Flight attendants walk down the street near Sapporo Okadama Airport in Japan. Miki Yoshihito / Flickr


More than 25 per cent of flight attendants responding to a survey reported in-flight sexual harassment in the past year.

The Equal Opportunities Commission, which is based in Hong Kong, carried out a study in which 27 per cent of those who took part said they had been harassed on duty in the past year.

About 47 per cent said they had either witnessed or heard about their colleagues being sexually harassed during a flight.

Most of the cases cited concerned physical contact such as “patting, touching, kissing or pinching”, while others included “non-verbal sex cues” such as “staring in a sexual way”.

Further incidents that were reported involved “sexual jokes and requests for sexual favours” and showing “obscene or pornographic materials”.

According to those who responded, passengers were more likely to harass cabin crew than fellow staff, with 59 per cent of incidents involving airline customers and 41 per cent involving other crew members.

Complaints were only lodged for half of the incidents reported.

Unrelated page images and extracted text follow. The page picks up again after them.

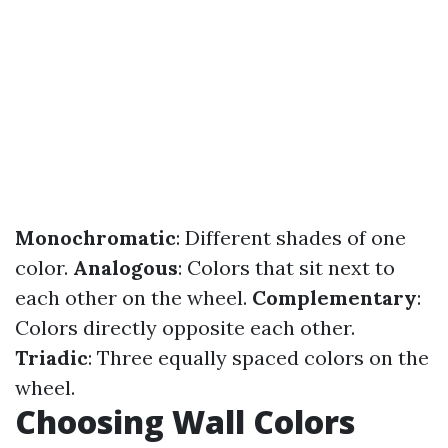
Monochromatic
: Different shades of one
color.
Analogous
: Colors that sit next to
each other on the wheel.
Complementary
:
Colors directly opposite each other.
Triadic
: Three equally spaced colors on the
wheel.
Choosing Wall Colors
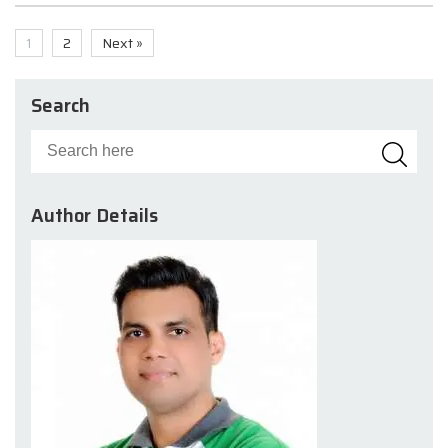
1
2
Next »
Search
Author Details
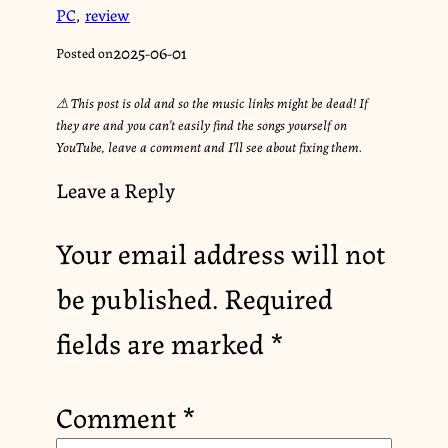
PC
,
review
2025-06-01
Posted on
⚠︎ This post is old and so the music links might be dead! If
they are and you can’t easily find the songs yourself on
YouTube, leave a comment and I’ll see about fixing them.
Leave a Reply
Your email address will not
be published.
Required
fields are marked
*
Comment
*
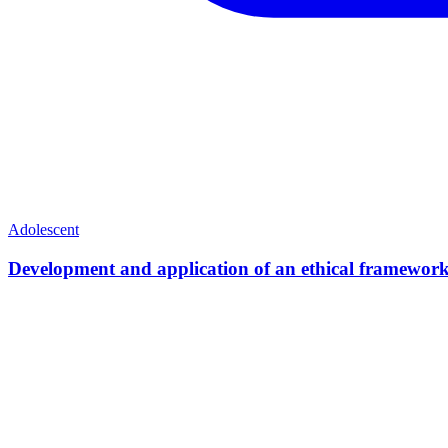
Adolescent
Development and application of an ethical framework 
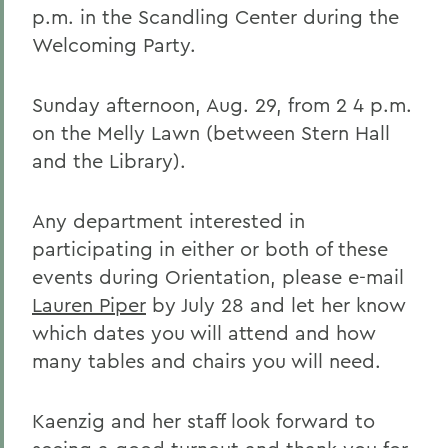
p.m. in the Scandling Center during the
Welcoming Party.
Sunday afternoon, Aug. 29, from 2 4 p.m.
on the Melly Lawn (between Stern Hall
and the Library).
Any department interested in
participating in either or both of these
events during Orientation, please e-mail
Lauren Piper
by July 28 and let her know
which dates you will attend and how
many tables and chairs you will need.
Kaenzig and her staff look forward to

The survey was sent out to 9,000 flight attendants through the Hong Kong Flight Attendants Alliance (HKFAA), which includes members from unions representing the staff of Cathay Pacific Airways, Dragonair, British Airways and United Airlines. Of those, 392 questionnaires were completed, 86 per cent of which were from female respondents.

Mariana Law of the Equal Opportunities Commission explained the low response rate to CNN . “Most HKFAA flight attendants are not based in Hong Kong, so it may be difficult for them to respond,” she said. “Another reason is that some people may consider sexual harassment an embarrassing or difficult subject and they may not feel comfortable disclosing this information to others.”

Last year, a survey suggested that the job of flight attendant was the worst job in travel, coming in a lowly 191st place out of 200 careers surveyed.